Mitthauer v. T. Moriarty & Son, Inc.
This text of 69 A.D.3d 588 (Mitthauer v. T. Moriarty & Son, Inc.) is published on Counsel Stack Legal Research, covering Appellate Division of the Supreme Court of the State of New York primary law. Counsel Stack provides free access to over 12 million legal documents including statutes, case law, regulations, and constitutions.
Opinion
[589]*589When asked at his deposition what caused his fall as he stepped from the portable toilet, Mitthauer testified: “I couldn’t honestly tell you. I was mystified myself.” Mitthauer also testified that, while the portable toilet was wobbly or “belter skelter” on some days, the toilet did not wobble when he exited it on the date of the accident. Mitthauer described the surface on the ground within a five-foot radius of his fall as unlevel, with “hills” and “valleys” caused by vehicles.

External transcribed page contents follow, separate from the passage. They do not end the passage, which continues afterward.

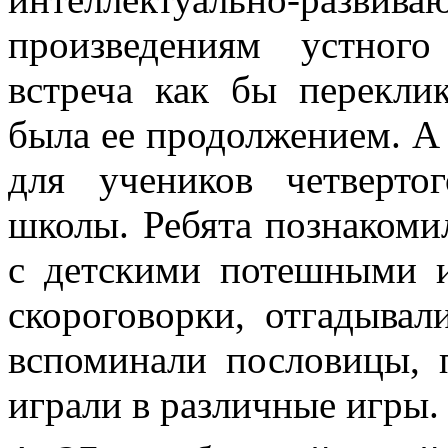
произведениям устного
встреча как бы перекли
была ее продолжением. А
для учеников четвертог
школы. Ребята познакоми
с детскими потешными и
скороговорки, отгадывал
вспоминали пословицы, 
играли в различные игры.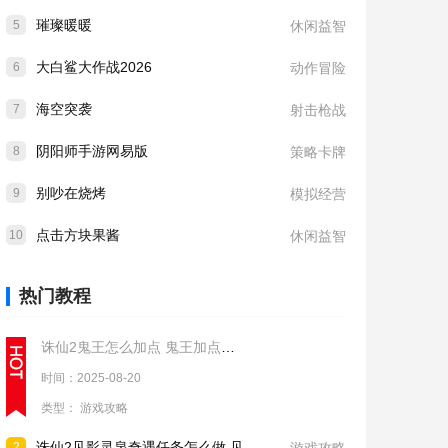
璀璨暖暖
5
休闲益智
大白鲨大作战2026
6
动作冒险
海空突袭
7
射击枪战
阴阳师手游网易版
8
策略卡牌
别吵在烧烤
9
模拟经营
点击方块果酱
10
休闲益智
热门教程
诛仙2鬼王怎么加点 鬼王加点推荐
时间：2025-08-20
类型：
游戏攻略
诛仙2见影灵泉奇遇任务怎么做 见影灵泉奇遇任务流程攻略
2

The defendant established its prima facie entitlement to judgment as a matter of law by demonstrating, through the submission of Mitthauer’s deposition testimony, that he was unable to identify a dangerous or defective condition actually causing his fall (see Kaplan v Great Neck Donuts, Inc., 68 AD3d 931 [2009]; Denicola v Costello, 44 AD3d 990 [2007]; Rodriguez v Cafaro, 17 AD3d 658 [2005]). In response to the defendant’s showing, the plaintiffs failed to raise a triable issue of fact. Proof of general ground conditions within a five-foot radius of the accident is irrelevant, and, thus, insufficient to raise a triable issue of fact, in the absence of evidence that the same conditions existed at the specific location where Mitthauer stepped (see Pinto v Metropolitan Opera, 61 AD3d 949 [2009]). The reply affidavit submitted by the plaintiffs in further support of the cross-motion, in which Mitthauer claimed, inter alia, that the portable toilet was unsteady and improperly placed, contradicted the earlier deposition testimony that it was steady at the time of the accident, and merely raised feigned issues of fact designed to avoid the consequences of the earlier deposition (see DeNicola v Costello, 44 AD3d at 990). The reply affidavit also failed to address the condition of the ground at the specific area where Mitthauer’s fall occurred (see Pinto v Metropolitan Opera, 61 AD3d at 949).
The plaintiffs’ remaining contentions are without merit. Dillon, J.E, Florio, Hall and Sgroi, JJ., concur.